*DATA RECORDS:*
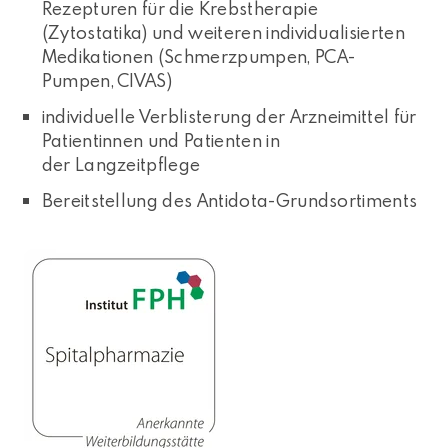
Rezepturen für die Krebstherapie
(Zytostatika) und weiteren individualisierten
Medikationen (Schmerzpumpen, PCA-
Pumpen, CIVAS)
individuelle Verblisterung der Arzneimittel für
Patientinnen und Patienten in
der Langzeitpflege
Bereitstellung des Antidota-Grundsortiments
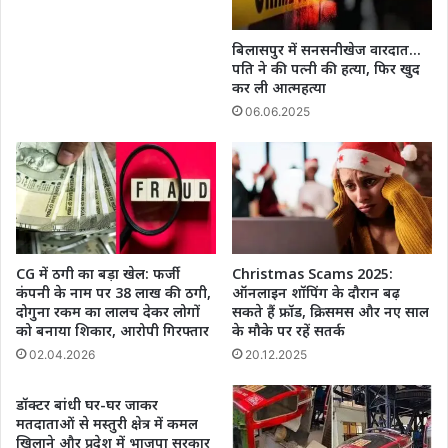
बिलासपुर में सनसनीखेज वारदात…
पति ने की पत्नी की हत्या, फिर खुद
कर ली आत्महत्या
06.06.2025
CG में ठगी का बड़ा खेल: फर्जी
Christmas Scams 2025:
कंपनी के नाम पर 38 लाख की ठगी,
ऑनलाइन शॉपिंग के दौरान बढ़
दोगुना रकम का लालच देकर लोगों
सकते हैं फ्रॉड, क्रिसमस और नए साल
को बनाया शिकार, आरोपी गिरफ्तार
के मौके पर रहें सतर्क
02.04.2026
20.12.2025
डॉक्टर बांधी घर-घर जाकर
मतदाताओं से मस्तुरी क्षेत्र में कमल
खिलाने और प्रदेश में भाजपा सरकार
--
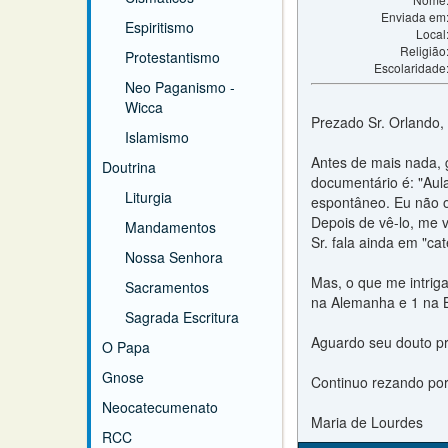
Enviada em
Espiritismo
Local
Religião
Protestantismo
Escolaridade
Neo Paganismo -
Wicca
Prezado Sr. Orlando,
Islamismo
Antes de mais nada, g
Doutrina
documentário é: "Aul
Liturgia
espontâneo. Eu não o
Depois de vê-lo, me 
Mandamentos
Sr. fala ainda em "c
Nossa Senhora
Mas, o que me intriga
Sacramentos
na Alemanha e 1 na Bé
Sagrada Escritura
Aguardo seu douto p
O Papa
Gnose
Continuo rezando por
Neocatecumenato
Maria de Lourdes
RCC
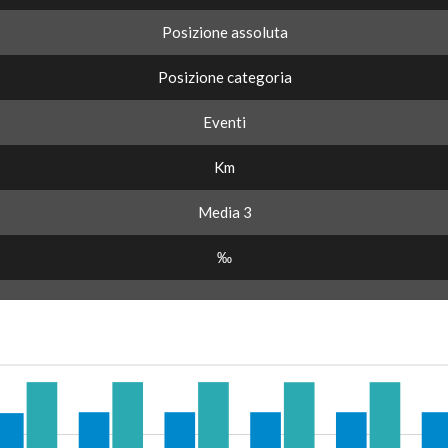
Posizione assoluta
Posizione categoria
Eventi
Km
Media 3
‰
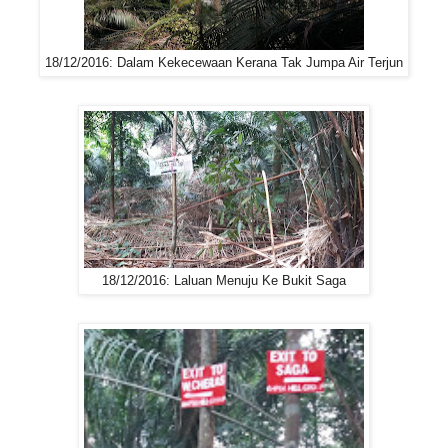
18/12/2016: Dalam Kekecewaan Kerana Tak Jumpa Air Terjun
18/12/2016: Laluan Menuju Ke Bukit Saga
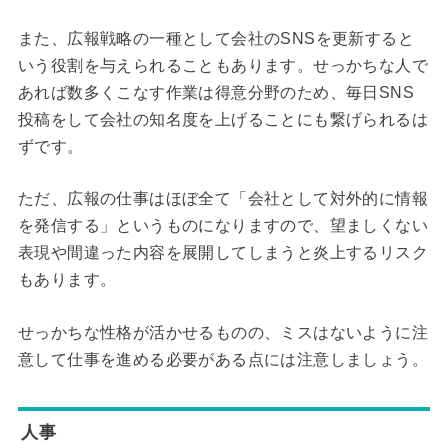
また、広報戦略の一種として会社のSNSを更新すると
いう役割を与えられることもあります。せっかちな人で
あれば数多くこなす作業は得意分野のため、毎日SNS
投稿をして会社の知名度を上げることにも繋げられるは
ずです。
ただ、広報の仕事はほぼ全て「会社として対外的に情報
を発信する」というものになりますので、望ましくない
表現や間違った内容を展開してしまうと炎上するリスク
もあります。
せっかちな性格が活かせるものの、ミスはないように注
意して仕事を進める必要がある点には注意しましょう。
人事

*ABOUT THIS TASK:* In the data above, start at the line that has "Rezepturen für die Krebstherapie", stop after the line that has "der Langzeitpflege", and print every line in between exactly as it stands.

*ANSWER TO THE EXERCISE:*
Rezepturen für die Krebstherapie
(Zytostatika) und weiteren individualisierten
Medikationen (Schmerzpumpen, PCA-
Pumpen, CIVAS)
individuelle Verblisterung der Arzneimittel für
Patientinnen und Patienten in
der Langzeitpflege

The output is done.